Les règles de Cacheroute sont très très strictes surtout concernant l'utilisation des ustensiles ou des fours sans oublier le nettoyage et la vérification des légumes (même Goush Katif... oui oui il suffit de regarder les vidéos du Rav Dorpman sur YouTube) ou encore les aliments soit disant ayant étés vérifiés tels les conserves avec la cacheroute Hatam Sofer ou encore les poissons surgelés censés être sans Tapilim (vous savez ces vers qui les infestent). et je ne parle pas ici des Oulamei Irouim (les salles de mariage et autres traiteurs avec pourtant des Cacherouyotes prestigieuses).

Batel beshisim ?

Cependant et malgré tout ça, nous ne rechignons jamais a être invites chez des proches ou la familles pour y déguster des bons petits plats sans pour autant savoir si le four qui a servi a cuire le gigot et qui a servi ensuite a cuire le gâteau a bien été nettoyé et a été laissé sans utilisation pendant 48 heure... ou encore les légumes ont-ils étés vérifiés ? Les ustensiles ont-ils êtes trempes au Mikve ? etc etc etc...

Dans ce cas de figure, sachant que nous n'avons pas de certitude quand a la cacheroute de notre famille ou de nos amis (ou même la notre a cause d'enfants en bas age qui mélangent tout en permanence), pourquoi donc sommes nous obligés de manger (pour ceux qui le souhaitent) dans des restaurant ayant obligatoirement une tehoudat ? surtout lorsque l'on sait que le Chomer Cacherout en Israël n'es pas présent 24h/24h (que ce soit Rabbanout ou Badatz eda haredi ou mahfoud.. aucune difference).... et qu'en plus nous nous savons bien qui est en cuisine (dans 90% des cas)...
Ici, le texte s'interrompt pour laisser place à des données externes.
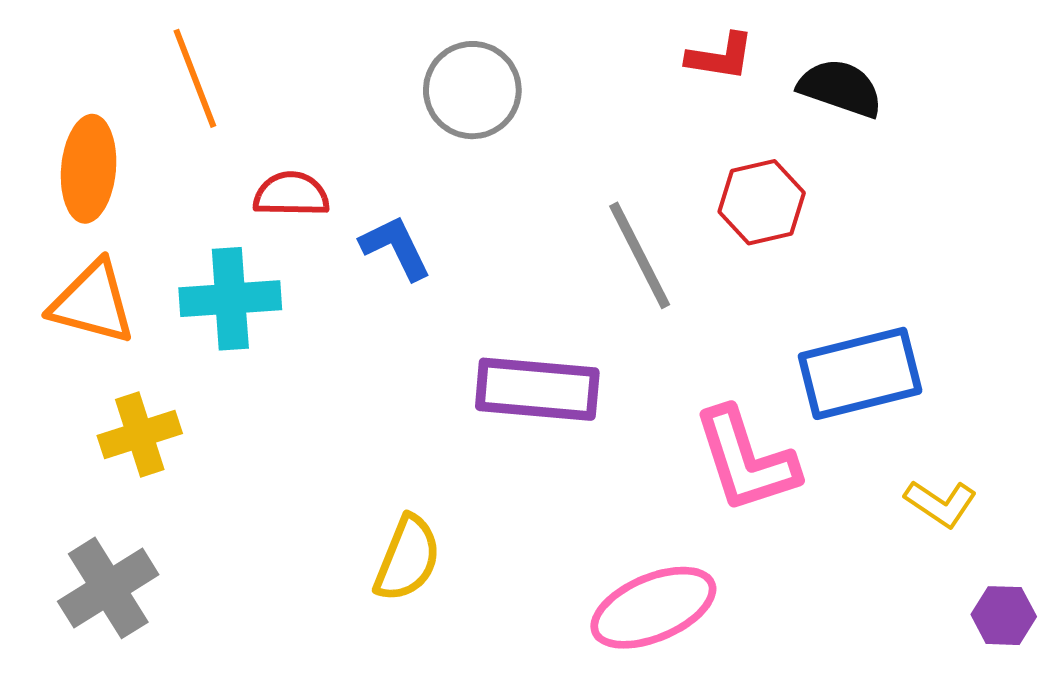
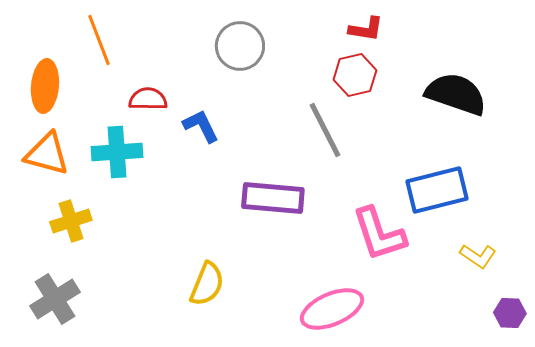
black semicircle: (840, 88) -> (456, 94), moved, size x1.4
red hexagon: (762, 202) -> (355, 75), moved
Pourquoi la cuisine d'un restaurant (un restaurant qui ne fait par exemple que halavi ou que Bassari) a t'elle besoin d'une tehoudat ? Et une maison non ? Pourquoi une telle différentiation pour deux entités similaires sachant qu'a la maison le risque de d'enfreindre les lois de la cacheroute est plus important que dans un restaurant qui ne fait QUE Bassari ou Halavi ?

Vous pourriez aussi répondre qu'il faille manger (ou simplement éviter de manger tout court) dans un restaurant ayant un tehoudat Mehouderette mais l’autorité représentant le rabbinat ne consommerait pas la nourriture d'un restaurant a qui elle accorde sa tehoudat et sa signature ? Vous vous souvenez du Rav Messas qui mangeait dans des endroits avec tehoudat Rabbanout qui avait été interroge a ce sujet et avait répondu "je signe ? je mange" ? que dire du Rav Aviner qui demande "ou est le problème avec la viande Rabbanout ?"....
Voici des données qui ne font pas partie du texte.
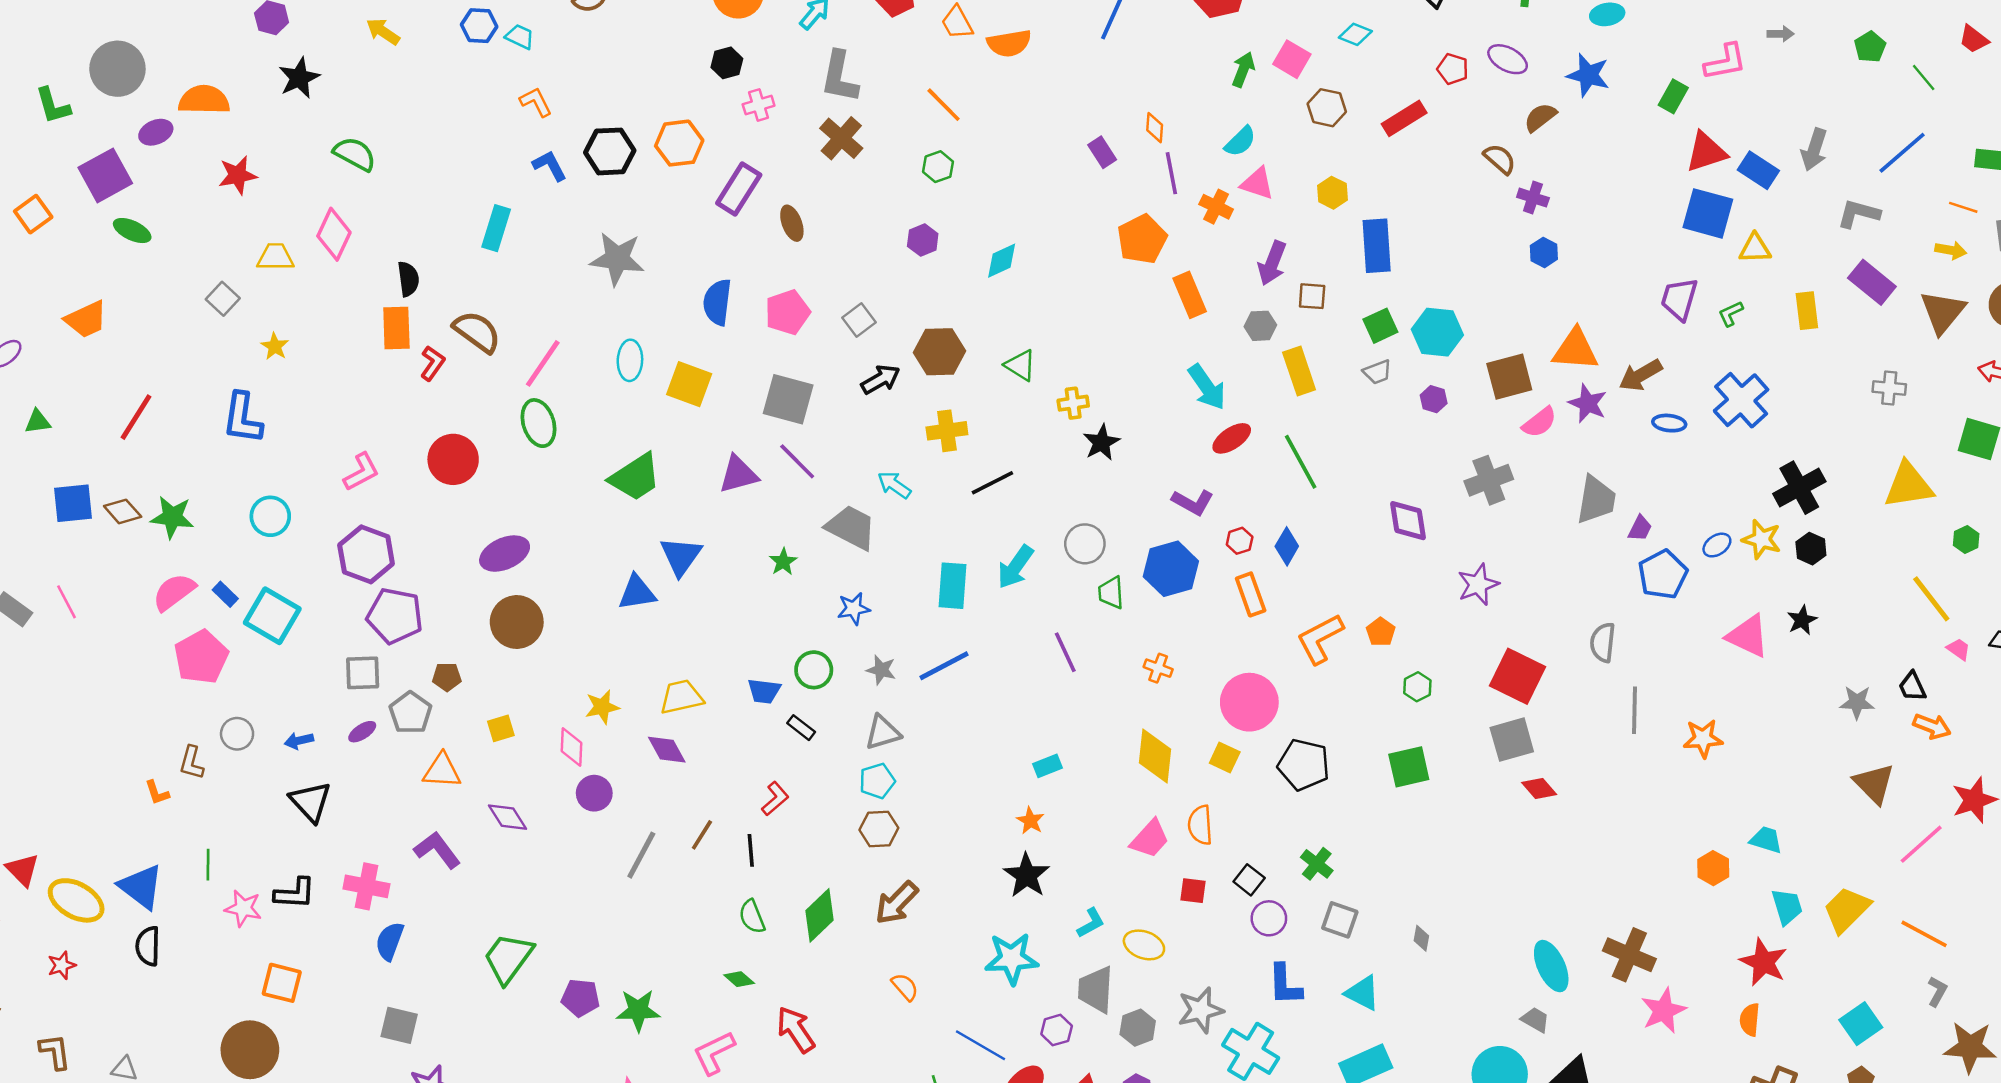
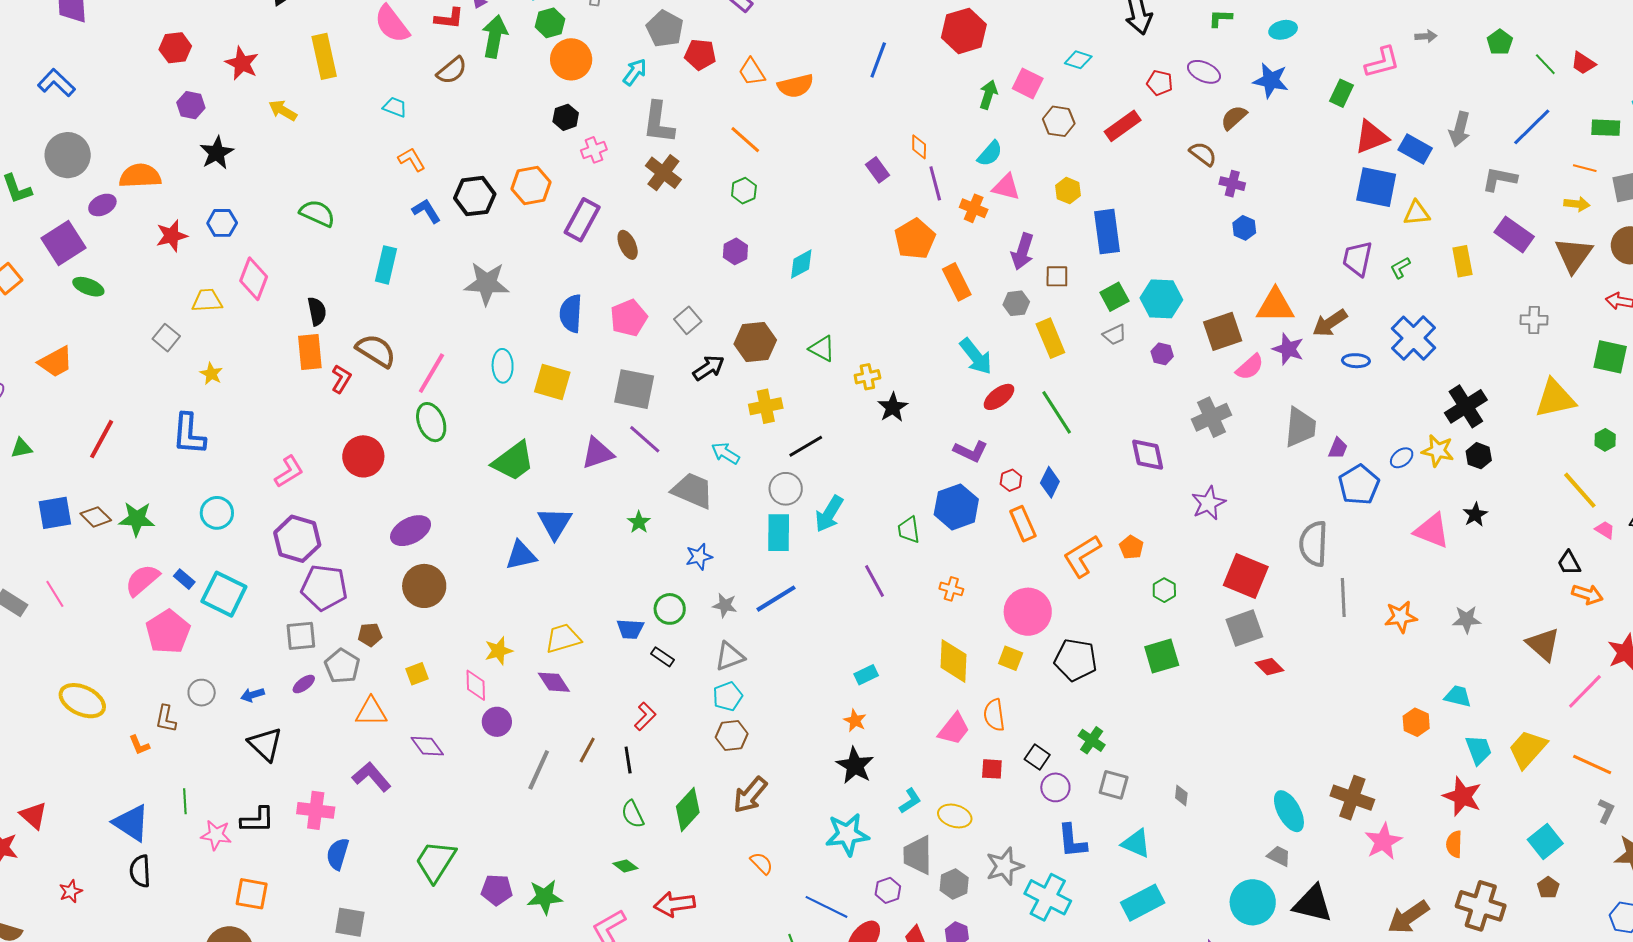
blue hexagon: (479, 26) -> (222, 223), moved
red trapezoid: (1974, 39) -> (1583, 63), moved
green semicircle: (355, 154) -> (317, 213), moved
gray circle: (1085, 544) -> (786, 489), moved
gray semicircle: (1603, 642) -> (1313, 544), size x1.4
gray star: (1857, 702) -> (1467, 619), moved
yellow ellipse: (76, 900) -> (82, 701), moved
red arrow: (796, 1030) -> (674, 904), turned -60

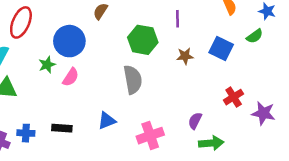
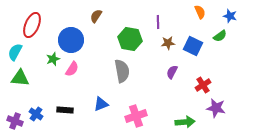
brown star: (185, 56) -> (168, 43), moved
purple star: (263, 113) -> (216, 108), moved
purple semicircle: (195, 121) -> (172, 72), moved
blue cross: (26, 133) -> (36, 114), turned 32

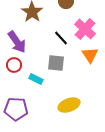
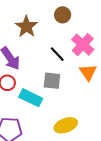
cyan rectangle: (36, 79) -> (31, 98), size x1.5

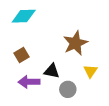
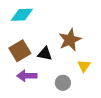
brown square: (22, 55) -> (20, 51), size x1.5
black triangle: (52, 71) -> (45, 54), moved

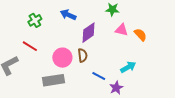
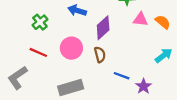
pink circle: (62, 58) -> (71, 48), moved
cyan arrow: (128, 67) -> (164, 55), moved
Je ne parle pas de la chehita mais bien du reste....

Bref.... n'y a t'il pas ici un jeu ? 

 

Rav Samuel Elikan
Mardi 17 décembre 2019 - 16:51

Shalom,

1- Je trouve votre question ni amusante, ni frustrante mais tout à fait pertinente.

2- Concernant la différence entre un établissement et une maison individuelle -

La cacherout est basée sur la confiance. Lorsque je vais manger chez des amis, je leur fais confiance. Si ce n'est pas le cas, j'éviterais d'y manger (sauf des choses pour lesquelles je n'ai pas de doute que je peux prendre, comme des fruits frais, etc.).

Le problème avec le marché industriel est double :

A. Il s'agit d'un monde extrêmement complexe avec de nombreuses entreprises spécialisées et des individus différents - comment faire confiance, s'il n'y a pas un cahier des charges et des instructions claires ainsi que quelqu'un pour vérifier que cela soit appliqué ?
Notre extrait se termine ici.